23. January, 2022 | Nicolas Justen


The performance of the algorithm has increased significantly in the last few weeks. At the beginning of October, it was still impossible to compute larger data sets in a period of a few days. At the beginning of November, for the first time, a data set containing 82 users and 215,677 authorizations with 4 active target criteria was successfully computed in less than 48 hours.

Computing time

Due to several updates, the required computing time (without considering the meaningfulness) could be reduced by a factor of about 10 in the last month. Among other things, the tracking of deviations from the input matrix of solution concepts was improved. Instead of having to recalculate them after each change, they are now written to a separate matrix each time a user gains or loses authorizations. Also the addRole methods, with which the automatically generated roles are integrated into the individual solution concepts, could be made more efficient by some adjustments.

Evolutionary Algorithms

In general, the runtime of the Evolutionary Algorithm depends very much on the size of the matrices to be computed.
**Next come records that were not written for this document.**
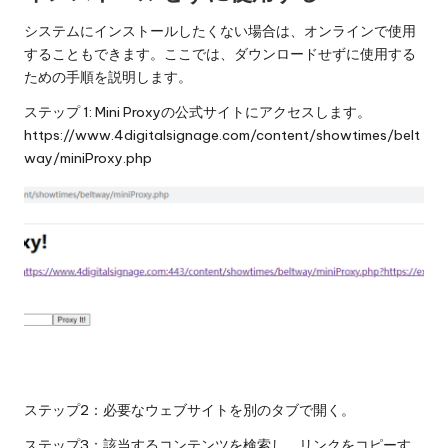
システムにインストールしたくない場合は、オンラインで使用
することもできます。ここでは、ダウンロードせずに使用する
ための手順を説明します。
ステップ 1: Mini Proxyの公式サイトにアクセスします。
https://www.4digitalsignage.com/content/showtimes/belt
way/miniProxy.php
ステップ2：必要なウェブサイトを別のタブで開く。
ステップ3：該当するコンテンツを検索し、リンクをコピーす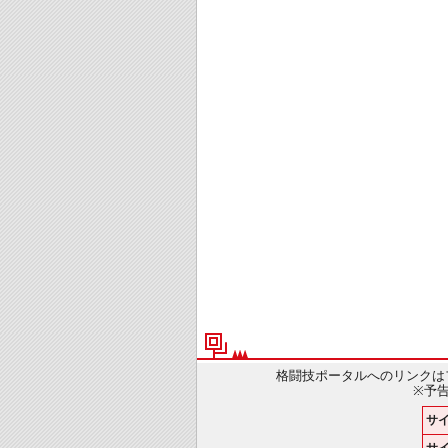
格闘技ポータルへのリンクは
※予
サ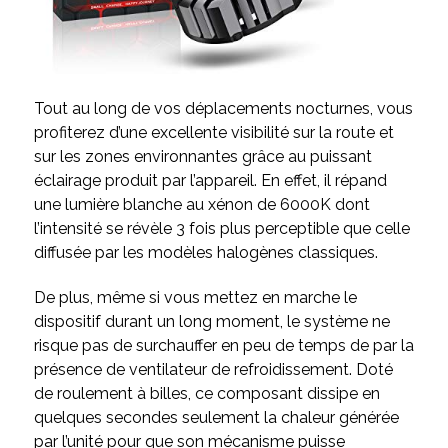
Tout au long de vos déplacements nocturnes, vous
profiterez d’une excellente visibilité sur la route et
sur les zones environnantes grâce au puissant
éclairage produit par l’appareil. En effet, il répand
une lumière blanche au xénon de 6000K dont
l’intensité se révèle 3 fois plus perceptible que celle
diffusée par les modèles halogènes classiques.
De plus, même si vous mettez en marche le
dispositif durant un long moment, le système ne
risque pas de surchauffer en peu de temps de par la
présence de ventilateur de refroidissement. Doté
de roulement à billes, ce composant dissipe en
quelques secondes seulement la chaleur générée
par l’unité pour que son mécanisme puisse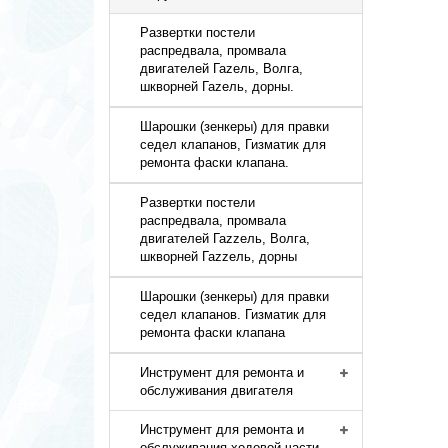
Развертки постели
распредвала, промвала
двигателей Гаzель, Волга,
шкворней Гаzель, дорны.
Шарошки (зенкеры) для правки
седел клапанов, Гизматик для
ремонта фаски клапана.
Развертки постели
распредвала, промвала
двигателей Гаzzель, Волга,
шкворней Гаzzель, дорны
Шарошки (зенкеры) для правки
седел клапанов. Гизматик для
ремонта фаски клапана
Инструмент для ремонта и
обслуживания двигателя
Инструмент для ремонта и
обслуживания ходовой части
It increases exponentially with the number of users and authorizations. In a first pre-processing step, the matrix with all users and calculations to be calculated is therefore clustered into small similar matrices. Next, the individual matrices resulting from the clustering are combined again by grouping users that require the same authorizations as well as authorizations that are assigne to the same users. Through these two mechanisms it is possible to separate the entire problem into many smaller sub-problems. The smaller sub-problems can then be computed much more efficiently by the Evolutionary Algorithm. After calculating the sub-problems, they are recombined. The finished result can then be examined in the user interface. This two-step pre-processing has now been carried out for the first time for real trace data sets. Due to this significantly more efficient calculation, it is now possible to investigate the quality of results of larger real data sets.

Performance killer

Currently, by far the biggest performance killer is the meaningfulness rating. For each randomly generated role by the Evolutionary Algorithm, a neural network must be used to evaluate the significance of the identified role. The more meaningful a role is, the more likely it is that a meaningful name can be generated for it at the end of the calculation.  The calculation could already be accelerated significantly by some adjustments, but it is still by far the most computationally intensive step.